Bu düzenleme uyarınca getirilen yaptırımın iki koşulun bir arada bulunması hâlinde uygulanacağı görülmekte olup, bunlardan birincisi tescil başvurusu yapılan markanın, tescil edilmiş veya önceki tarihte başvurusu yapılmış marka ile aynı ya da benzer olması, ikincisi ise; her iki markanın da kapsadığı mal veya hizmetlerin aynı ya da benzer olmasıdır. Ancak burada 6769 sayılı Sınai Mülkiyet Kanununun 6. maddesinin (5) numaralı fıkrasının hatırlatılması da gereklidir. Zira tescil edilmiş veya tescil için başvurusu yapılmış markanın, Türkiye’de ulaştığı tanınmışlık düzeyi nedeniyle haksız bir yararın sağlanabileceği, markanın itibarının zarar görebileceği veya ayırt edici karakterinin zedelenebileceği durumlarda, tescil edilmiş veya tescil için başvurusu daha önce yapılmış bir marka sahibinin itirazı üzerine, farklı mal veya hizmetlerde kullanılacak olsa bile, sonraki markanın tescil başvurusu ret edilebilecektir. Tanınmış marka kavramı yerleşik Yargıtay içtihatlarında “bir şahsa veya teşebbüse sıkı bir şekilde matufiyet, garanti, kalite, kuvvetli reklam, yaygın bir dağıtım sistemine bağlı, müşteri, akraba, dost, düşman ayırımı yapılmadan coğrafi sınır, kültür, yaş farkı gözetilmeksizin aynı çevredeki insanlar tarafından refleks halinde ortaya çıkan bir çağrışım olarak” ifade edilmiştir.
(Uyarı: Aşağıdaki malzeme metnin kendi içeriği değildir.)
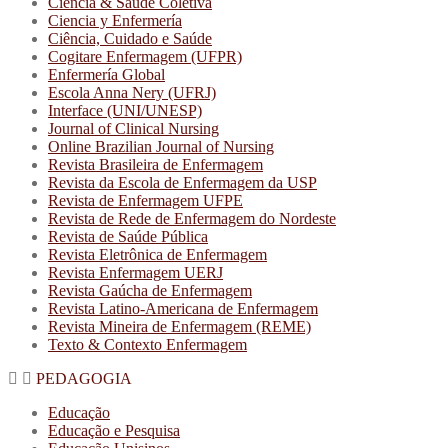
Ciência & Saúde Coletiva
Ciencia y Enfermería
Ciência, Cuidado e Saúde
Cogitare Enfermagem (UFPR)
Enfermería Global
Escola Anna Nery (UFRJ)
Interface (UNI/UNESP)
Journal of Clinical Nursing
Online Brazilian Journal of Nursing
Revista Brasileira de Enfermagem
Revista da Escola de Enfermagem da USP
Revista de Enfermagem UFPE
Revista de Rede de Enfermagem do Nordeste
Revista de Saúde Pública
Revista Eletrônica de Enfermagem
Revista Enfermagem UERJ
Revista Gaúcha de Enfermagem
Revista Latino-Americana de Enfermagem
Revista Mineira de Enfermagem (REME)
Texto & Contexto Enfermagem
PEDAGOGIA
Educação
Educação e Pesquisa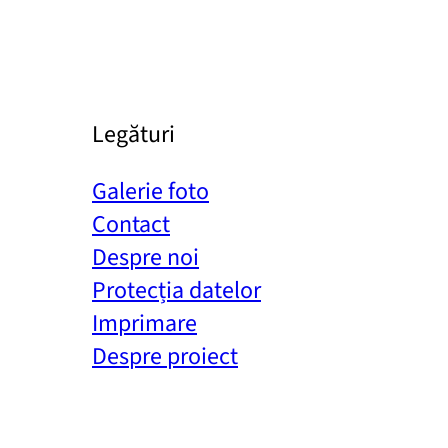
Legături
Galerie foto
Contact
Despre noi
Protecția datelor
Imprimare
Despre proiect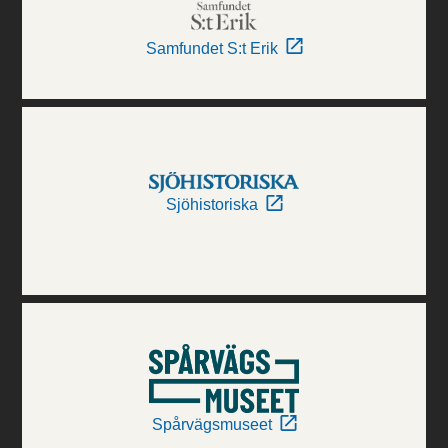
Samfundet S:t Erik
Sjöhistoriska
Spårvägsmuseet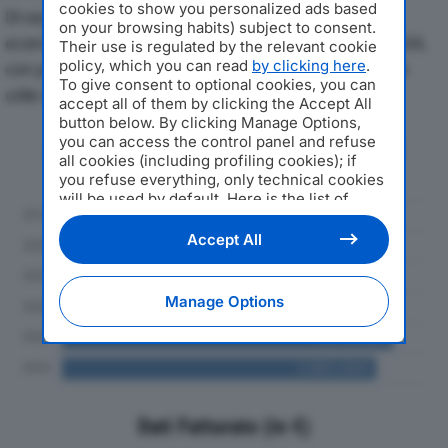
cookies to show you personalized ads based
Di seguito l'andamento dei principali indicatori
on your browsing habits) subject to consent.
economici di ORIGGI E COLOMBO SRLdal 2019 al 2024,
Their use is regulated by the relevant cookie
policy, which you can read
by clicking here
.
con particolare attenzione a fatturato, produzione e
To give consent to optional cookies, you can
utile d'esercizio.
accept all of them by clicking the Accept All
button below. By clicking Manage Options,
you can access the control panel and refuse
Andamento del fatturato dal 2019
all cookies (including profiling cookies); if
al 2024
you refuse everything, only technical cookies
will be used by default. Here is the list of
providers
. Cookie consent will be stored and
applied also to the other websites of
Accept All
Editoriale Nazionale and their subdomains. By
expressing your choice on this site, you will
therefore not be asked again on other
Manage Options
Editoriale Nazionale websites that use the
same consent management platform (CMP).
You can still modify or withdraw your choice
at any time through the “Privacy Settings”
section.
Dati Fatturato (in €)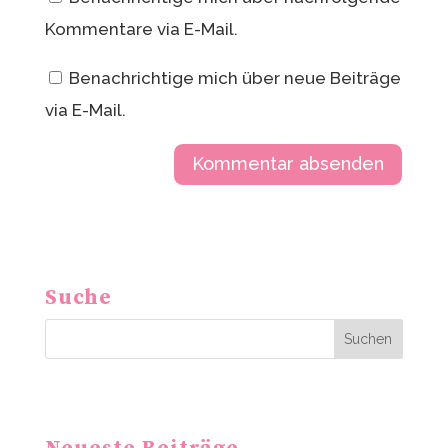
Kommentare via E-Mail.
Benachrichtige mich über neue Beiträge
via E-Mail.
A
l
t
Suche
e
r
Suchen
n
a
t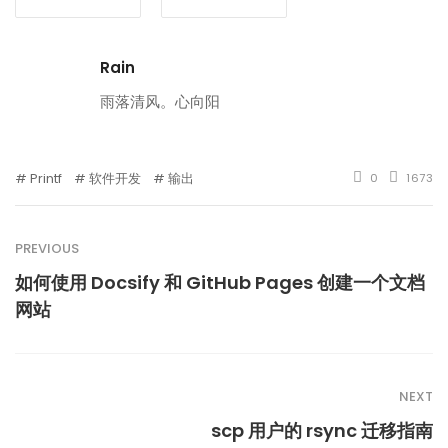
Rain
雨落清风。心向阳
Printf
软件开发
输出
0
1673
PREVIOUS
如何使用 Docsify 和 GitHub Pages 创建一个文档
网站
NEXT
scp 用户的 rsync 迁移指南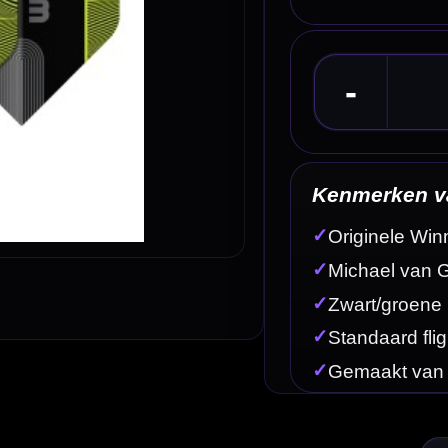
Kenmerken van de Winmau MVG Black and Green
✓
Originele Winmau Prism Alpha dart flights
✓
Michael van Gerwen player design
✓
Zwart/groene uitvoering
✓
Standaard flightvorm
✓
Gemaakt van stevig 100 micron materiaal
Omschrijving
Afbe
 herkenbaar Michael van Gerwen design. Deze Winmau Prism Alpha flights hebben een standaard 
zwart/groene MvG uitstraling.
 combinatie van zwart en groen sluit mooi aan bij de stijl van Michael van Gerwen en combineer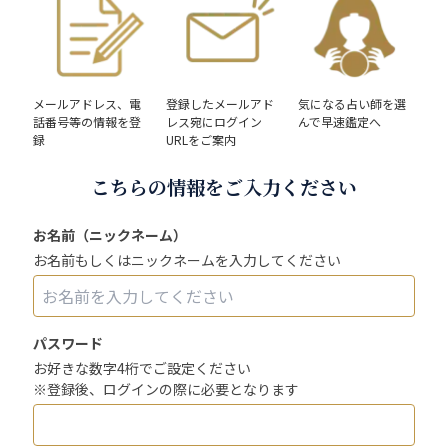
メールアドレス、電
登録したメールアド
気になる占い師を選
話番号等の情報を登
レス宛にログイン
んで早速鑑定へ
録
URLをご案内
こちらの情報をご入力ください
お名前（ニックネーム）
お名前もしくはニックネームを入力してください
パスワード
お好きな数字4桁でご設定ください
※登録後、ログインの際に必要となります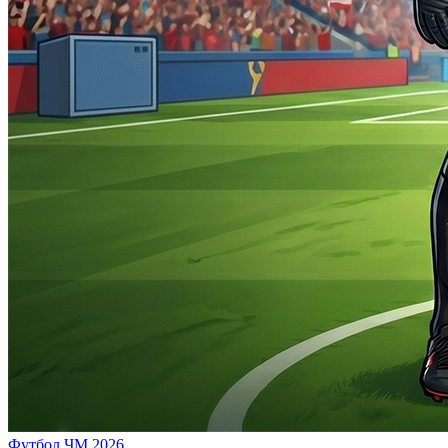
Футбол
ЧМ 2026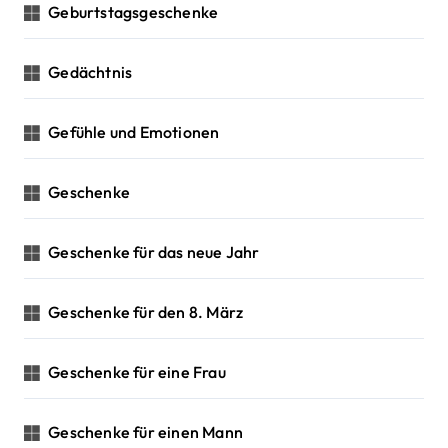
Geburtstagsgeschenke
Gedächtnis
Gefühle und Emotionen
Geschenke
Geschenke für das neue Jahr
Geschenke für den 8. März
Geschenke für eine Frau
Geschenke für einen Mann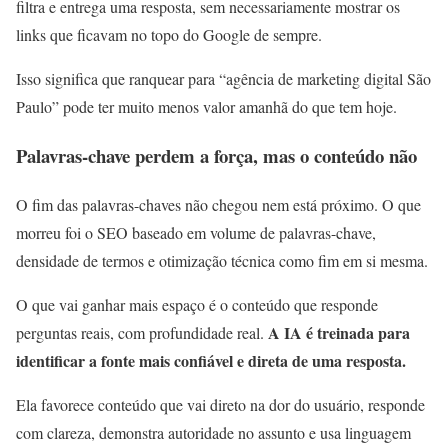
filtra e entrega uma resposta, sem necessariamente mostrar os
links que ficavam no topo do Google de sempre.
Isso significa que ranquear para “agência de marketing digital São
Paulo” pode ter muito menos valor amanhã do que tem hoje.
Palavras-chave perdem a força, mas o conteúdo não
O fim das palavras-chaves não chegou nem está próximo. O que
morreu foi o SEO baseado em volume de palavras-chave,
densidade de termos e otimização técnica como fim em si mesma.
O que vai ganhar mais espaço é o conteúdo que responde
A IA é treinada para
perguntas reais, com profundidade real.
identificar a fonte mais confiável e direta de uma resposta.
Ela favorece conteúdo que vai direto na dor do usuário, responde
com clareza, demonstra autoridade no assunto e usa linguagem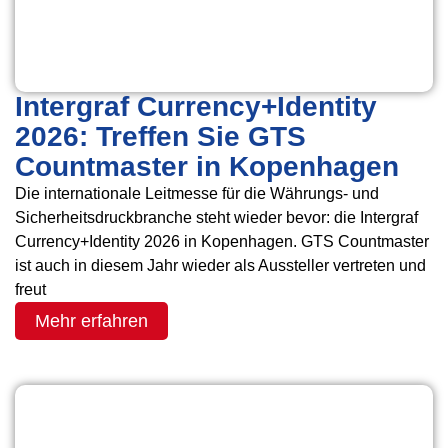
Intergraf Currency+Identity
2026: Treffen Sie GTS
Countmaster in Kopenhagen
Die internationale Leitmesse für die Währungs- und
Sicherheitsdruckbranche steht wieder bevor: die Intergraf
Currency+Identity 2026 in Kopenhagen. GTS Countmaster
ist auch in diesem Jahr wieder als Aussteller vertreten und
freut
Mehr erfahren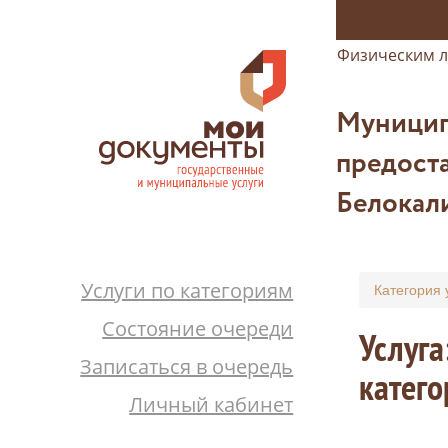
Физическим 
Муницип
предост
Белокал
Услуги по категориям
Категория 
Состояние очереди
Услуга
Записаться в очередь
катег
Личный кабинет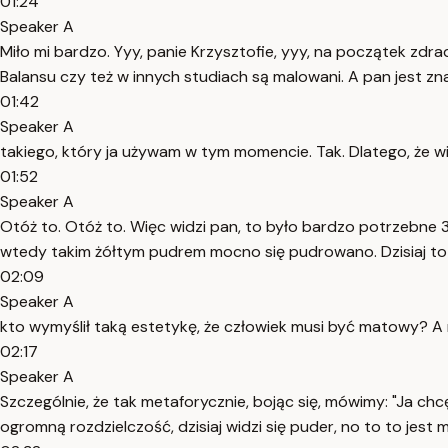
01:24
Speaker A
Miło mi bardzo. Yyy, panie Krzysztofie, yyy, na początek z
Balansu czy też w innych studiach są malowani. A pan jest z
01:42
Speaker A
takiego, który ja używam w tym momencie. Tak. Dlatego, że wi
01:52
Speaker A
Otóż to. Otóż to. Więc widzi pan, to było bardzo potrzebne 30
wtedy takim żółtym pudrem mocno się pudrowano. Dzisiaj to 
02:09
Speaker A
kto wymyślił taką estetykę, że człowiek musi być matowy? A 
02:17
Speaker A
Szczególnie, że tak metaforycznie, bojąc się, mówimy: "Ja chc
ogromną rozdzielczość, dzisiaj widzi się puder, no to to jest m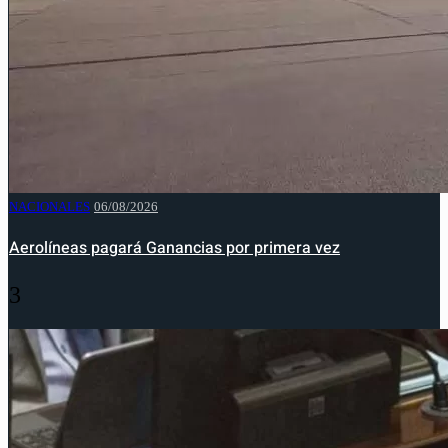
NACIONALES
06/08/2026
Aerolíneas pagará Ganancias por primera vez
3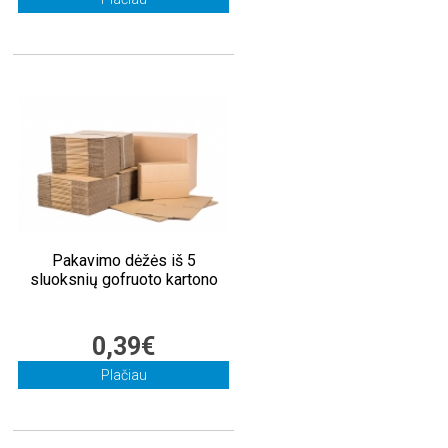
Pakavimo dėžės iš 5
sluoksnių gofruoto kartono
0,39€
Plačiau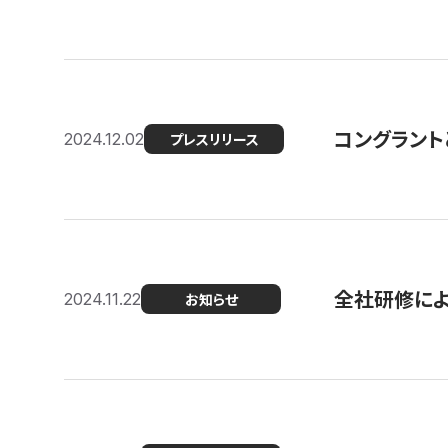
コングラント
2024.12.02
プレスリリース
全社研修に
2024.11.22
お知らせ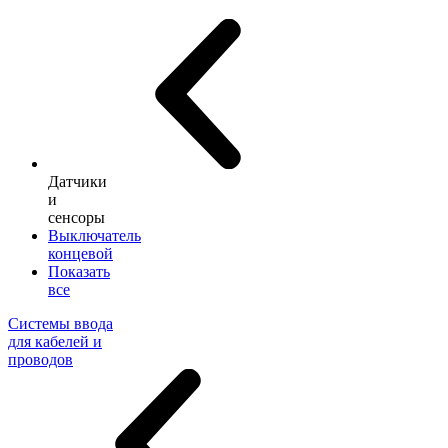
Датчики
и
сенсоры
Выключатель
концевой
Показать
все
Системы ввода
для кабелей и
проводов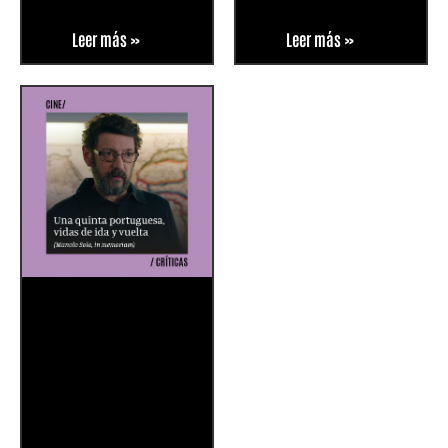
Leer más »
Leer más »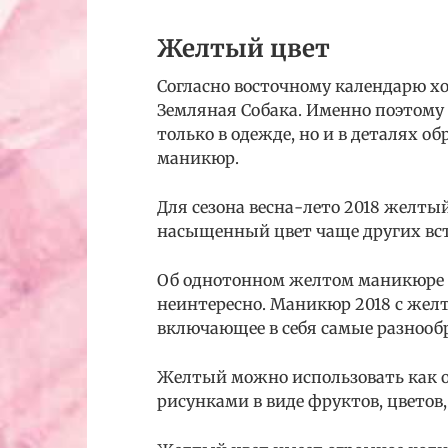
Желтый цвет
Согласно восточному календарю х
Земляная Собака. Именно поэтому
только в одежде, но и в деталях о
маникюр.
Для сезона весна-лето 2018 желты
насыщенный цвет чаще других встр
Об однотонном желтом маникюре н
неинтересно. Маникюр 2018 с желт
включающее в себя самые разнооб
Желтый можно использовать как о
рисунками в виде фруктов, цветов,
Ayrıca, 6769 sayılı Sınai Mülkiyet Kanununun 6. maddesinin 1. fıkrasında geçen “halk tarafından karıştırılma ihtimali” konusunda ölçünün; bu işin ilgilisi veya uzmanı değil, tüketici olan halk olduğunun göz önünde tutulması gerekmektedir. Karıştırılma ihtimalinde önemli olan husus, halkın bu iki işaret arasında herhangi bir şekilde herhangi bir sebeple bağlantı kurma, ilişkilendirme ihtimalidir. Buradaki “ihtimal” kelimesi özenle ve özellikle kullanılmış bir kelime olup, şekil, ses, anlam, genel görünüm, çağrışım ve bir seri içinde bulunma izlenimi bu kapsamda değerlendirilmektedir.
Hatta markalar arasında birçok noktada fark bulunduğu tespit edilse bile “umumi intiba” ikisinin karıştırılabileceği yönünde ise, iki işaret arasında karıştırma ihtimalinin bulunduğu kabul edilmelidir (Tekinalp, Ünal; Fikri Mülkiyet Hukuku, İstanbul 2012, s. 443).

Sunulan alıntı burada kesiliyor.